This is a port of the LMAX Disruptor into the Go programming language. It retains the essence and spirit of the Disruptor and utilizes the same underlying abstractions and concepts, but does not maintain the names or API.
On modern desktop hardware it can pass many hundreds of millions of messages per second—yes hundreds of millions—from one goroutine to another goroutine.
Once initialized and running, one of the preeminent design considerations of the Disruptor is to process messages at a constant rate. It does this using two primary techniques. First, it avoids using locks which contend between CPU cores thus interfering with and ultimately preventing scaling. Secondly, the Disruptor produces no garbage. It does so by pre-allocating contiguous space on a ring buffer. By avoiding garbage altogether, the need for a garbage collection and the stop-the-world application pauses thus introduced can be almost entirely avoided.
In Go, the current implementation of a channel (chan) maintains a mutex around send, receive, and len operations. The consequence is that it has a maximum uncontended throughput of 20-30 million messages per second—more than an order of magnitude slower when compared to the Disruptor.
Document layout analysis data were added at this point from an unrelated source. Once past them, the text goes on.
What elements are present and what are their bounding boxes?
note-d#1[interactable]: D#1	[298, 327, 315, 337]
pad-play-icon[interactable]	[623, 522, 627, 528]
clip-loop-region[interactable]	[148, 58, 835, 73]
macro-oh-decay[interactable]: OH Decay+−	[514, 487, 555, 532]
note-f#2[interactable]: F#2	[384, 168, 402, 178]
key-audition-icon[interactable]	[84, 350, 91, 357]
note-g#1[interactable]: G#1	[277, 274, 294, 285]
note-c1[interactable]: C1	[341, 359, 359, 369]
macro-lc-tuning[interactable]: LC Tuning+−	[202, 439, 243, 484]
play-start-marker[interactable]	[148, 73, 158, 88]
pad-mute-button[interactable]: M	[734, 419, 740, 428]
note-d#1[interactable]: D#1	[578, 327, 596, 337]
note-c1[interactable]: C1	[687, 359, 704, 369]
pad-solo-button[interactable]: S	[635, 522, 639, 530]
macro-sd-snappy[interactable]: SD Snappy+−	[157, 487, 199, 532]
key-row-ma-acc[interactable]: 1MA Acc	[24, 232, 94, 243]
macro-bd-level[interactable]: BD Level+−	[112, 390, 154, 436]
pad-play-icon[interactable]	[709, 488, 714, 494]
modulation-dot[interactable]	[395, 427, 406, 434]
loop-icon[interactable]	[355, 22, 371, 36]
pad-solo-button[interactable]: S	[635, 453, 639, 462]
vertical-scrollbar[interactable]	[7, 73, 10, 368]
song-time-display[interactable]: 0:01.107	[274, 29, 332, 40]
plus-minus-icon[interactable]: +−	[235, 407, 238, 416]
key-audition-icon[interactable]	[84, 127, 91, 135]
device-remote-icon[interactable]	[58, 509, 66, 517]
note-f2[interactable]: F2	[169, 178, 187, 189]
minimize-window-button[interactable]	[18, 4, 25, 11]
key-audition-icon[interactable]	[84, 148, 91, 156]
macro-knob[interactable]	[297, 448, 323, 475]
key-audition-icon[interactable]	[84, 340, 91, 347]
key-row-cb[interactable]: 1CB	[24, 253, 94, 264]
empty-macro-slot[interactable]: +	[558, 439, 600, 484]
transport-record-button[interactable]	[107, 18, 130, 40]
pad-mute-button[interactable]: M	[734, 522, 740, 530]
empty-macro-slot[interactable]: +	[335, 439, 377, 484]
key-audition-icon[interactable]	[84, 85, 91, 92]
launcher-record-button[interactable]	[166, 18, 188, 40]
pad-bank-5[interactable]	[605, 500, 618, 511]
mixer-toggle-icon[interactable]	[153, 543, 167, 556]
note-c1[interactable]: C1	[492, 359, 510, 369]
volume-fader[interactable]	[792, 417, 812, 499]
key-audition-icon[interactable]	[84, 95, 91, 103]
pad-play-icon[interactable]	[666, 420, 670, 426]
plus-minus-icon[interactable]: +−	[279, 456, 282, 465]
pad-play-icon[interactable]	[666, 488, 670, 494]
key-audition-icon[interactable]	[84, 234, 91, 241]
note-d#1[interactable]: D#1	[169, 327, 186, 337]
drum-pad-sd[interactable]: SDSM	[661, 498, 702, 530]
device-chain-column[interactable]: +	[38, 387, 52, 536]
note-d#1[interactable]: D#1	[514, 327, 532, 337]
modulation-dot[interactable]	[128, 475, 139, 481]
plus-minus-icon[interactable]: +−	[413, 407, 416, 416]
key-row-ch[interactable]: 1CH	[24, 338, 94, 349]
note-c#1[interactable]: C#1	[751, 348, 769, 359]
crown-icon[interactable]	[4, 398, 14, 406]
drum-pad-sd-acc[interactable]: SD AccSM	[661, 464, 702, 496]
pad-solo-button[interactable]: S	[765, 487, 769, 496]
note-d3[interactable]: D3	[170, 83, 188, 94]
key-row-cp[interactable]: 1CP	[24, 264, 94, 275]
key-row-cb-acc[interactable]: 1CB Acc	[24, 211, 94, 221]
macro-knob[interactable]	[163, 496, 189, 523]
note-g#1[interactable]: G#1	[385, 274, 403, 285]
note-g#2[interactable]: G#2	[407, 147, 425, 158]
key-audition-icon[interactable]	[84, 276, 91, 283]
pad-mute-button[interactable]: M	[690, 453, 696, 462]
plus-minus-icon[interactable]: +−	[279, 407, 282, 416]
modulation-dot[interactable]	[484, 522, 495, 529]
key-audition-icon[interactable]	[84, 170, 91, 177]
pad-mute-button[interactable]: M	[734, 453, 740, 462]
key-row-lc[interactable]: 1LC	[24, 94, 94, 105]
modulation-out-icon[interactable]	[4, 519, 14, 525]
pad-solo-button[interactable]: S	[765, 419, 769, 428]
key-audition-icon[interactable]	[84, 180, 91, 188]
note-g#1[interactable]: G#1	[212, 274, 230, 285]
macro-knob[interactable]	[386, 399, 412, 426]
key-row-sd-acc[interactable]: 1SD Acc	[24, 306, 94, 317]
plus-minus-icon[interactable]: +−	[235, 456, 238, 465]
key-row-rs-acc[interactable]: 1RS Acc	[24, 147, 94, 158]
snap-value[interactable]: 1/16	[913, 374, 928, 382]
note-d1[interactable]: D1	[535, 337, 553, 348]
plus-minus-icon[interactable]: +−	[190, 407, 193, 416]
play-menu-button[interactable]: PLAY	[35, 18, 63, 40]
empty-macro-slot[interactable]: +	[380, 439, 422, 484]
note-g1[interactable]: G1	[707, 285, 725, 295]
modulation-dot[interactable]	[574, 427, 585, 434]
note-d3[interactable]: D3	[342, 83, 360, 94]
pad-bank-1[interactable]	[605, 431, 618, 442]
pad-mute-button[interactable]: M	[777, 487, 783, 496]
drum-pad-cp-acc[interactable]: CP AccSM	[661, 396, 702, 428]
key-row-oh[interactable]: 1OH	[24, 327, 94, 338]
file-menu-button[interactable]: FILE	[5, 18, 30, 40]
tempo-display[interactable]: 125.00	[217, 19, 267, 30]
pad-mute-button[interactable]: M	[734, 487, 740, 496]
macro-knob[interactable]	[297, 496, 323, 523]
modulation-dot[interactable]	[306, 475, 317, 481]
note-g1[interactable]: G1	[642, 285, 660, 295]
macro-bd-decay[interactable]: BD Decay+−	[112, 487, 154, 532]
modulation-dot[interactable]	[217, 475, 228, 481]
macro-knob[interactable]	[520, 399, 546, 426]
The same channel, when contended between OS threads only pushes about 5-7 million messages per second with the Disruptor continuing to push at least an order of magnitude number of messages more than a similarly contended channel.
package main
import (
"fmt"
"github.com/smarty/go-disruptor"
)
func main() {
consumer1Group1 := exampleConsumer{Name: "Group 1, Consumer 1"}
consumer2Group1 := exampleConsumer{Name: "Group 1, Consumer 2"}
consumer1Group2 := exampleConsumer{Name: "Group 2, Consumer 1"}
consumer2Group2 := exampleConsumer{Name: "Group 2, Consumer 2"}
instance, err := disruptor.New(
disruptor.Options.BufferCapacity(bufferSize),
disruptor.Options.WriterCount(1), // set the value to 2+ if we intend to have a multiple, concurrent writers
disruptor.Options.NewHandlerGroup(consumer1Group1, consumer2Group1), // these consumers run in parallel
disruptor.Options.NewHandlerGroup(consumer1Group2, consumer2Group2)) // these consumers run in parallel AFTER the first group has completed
if err != nil {
panic(fmt.Errorf("configuration error: %w", err))
}
go func() {
// Shut down the Disruptor instance after we have written to it.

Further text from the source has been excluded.